● **About this task**
Nothing may be left out or changed. Print every entry.
- Opening Delimiter -
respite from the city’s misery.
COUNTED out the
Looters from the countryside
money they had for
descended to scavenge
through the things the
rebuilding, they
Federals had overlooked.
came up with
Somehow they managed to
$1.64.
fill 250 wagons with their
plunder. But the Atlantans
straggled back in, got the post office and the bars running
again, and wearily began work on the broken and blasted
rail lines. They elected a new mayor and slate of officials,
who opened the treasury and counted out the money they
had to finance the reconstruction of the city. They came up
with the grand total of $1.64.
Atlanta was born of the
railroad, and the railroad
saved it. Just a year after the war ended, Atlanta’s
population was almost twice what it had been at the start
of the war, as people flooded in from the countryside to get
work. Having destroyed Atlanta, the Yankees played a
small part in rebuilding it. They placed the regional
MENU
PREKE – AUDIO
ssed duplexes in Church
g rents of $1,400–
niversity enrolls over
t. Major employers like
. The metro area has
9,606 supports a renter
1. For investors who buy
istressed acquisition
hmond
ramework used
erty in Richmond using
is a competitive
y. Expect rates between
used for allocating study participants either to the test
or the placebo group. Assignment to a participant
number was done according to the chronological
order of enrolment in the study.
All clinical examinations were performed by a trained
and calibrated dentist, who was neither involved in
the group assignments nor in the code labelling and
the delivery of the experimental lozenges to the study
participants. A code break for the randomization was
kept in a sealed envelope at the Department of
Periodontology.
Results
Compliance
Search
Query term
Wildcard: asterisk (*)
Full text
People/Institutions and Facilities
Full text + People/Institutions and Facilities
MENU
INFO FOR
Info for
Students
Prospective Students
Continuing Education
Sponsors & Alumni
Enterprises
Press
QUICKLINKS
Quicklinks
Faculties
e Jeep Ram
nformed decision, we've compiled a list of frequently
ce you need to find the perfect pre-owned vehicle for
- Closing Delimiter -
● **Task solution**
respite from the city’s misery.
COUNTED out the
Looters from the countryside
money they had for
descended to scavenge
through the things the
rebuilding, they
Federals had overlooked.
came up with
Somehow they managed to
$1.64.
fill 250 wagons with their
plunder. But the Atlantans
straggled back in, got the post office and the bars running
again, and wearily began work on the broken and blasted
rail lines. They elected a new mayor and slate of officials,
who opened the treasury and counted out the money they
had to finance the reconstruction of the city. They came up
with the grand total of $1.64.
Atlanta was born of the
railroad, and the railroad
saved it. Just a year after the war ended, Atlanta’s
population was almost twice what it had been at the start
of the war, as people flooded in from the countryside to get
work. Having destroyed Atlanta, the Yankees played a
small part in rebuilding it. They placed the regional
MENU
PREKE – AUDIO
ssed duplexes in Church
g rents of $1,400–
niversity enrolls over
t. Major employers like
. The metro area has
9,606 supports a renter
1. For investors who buy
istressed acquisition
hmond
ramework used
erty in Richmond using
is a competitive
y. Expect rates between
used for allocating study participants either to the test
or the placebo group. Assignment to a participant
number was done according to the chronological
order of enrolment in the study.
All clinical examinations were performed by a trained
and calibrated dentist, who was neither involved in
the group assignments nor in the code labelling and
the delivery of the experimental lozenges to the study
participants. A code break for the randomization was
kept in a sealed envelope at the Department of
Periodontology.
Results
Compliance
Search
Query term
Wildcard: asterisk (*)
Full text
People/Institutions and Facilities
Full text + People/Institutions and Facilities
MENU
INFO FOR
Info for
Students
Prospective Students
Continuing Education
Sponsors & Alumni
Enterprises
Press
QUICKLINKS
Quicklinks
Faculties
e Jeep Ram
nformed decision, we've compiled a list of frequently
ce you need to find the perfect pre-owned vehicle for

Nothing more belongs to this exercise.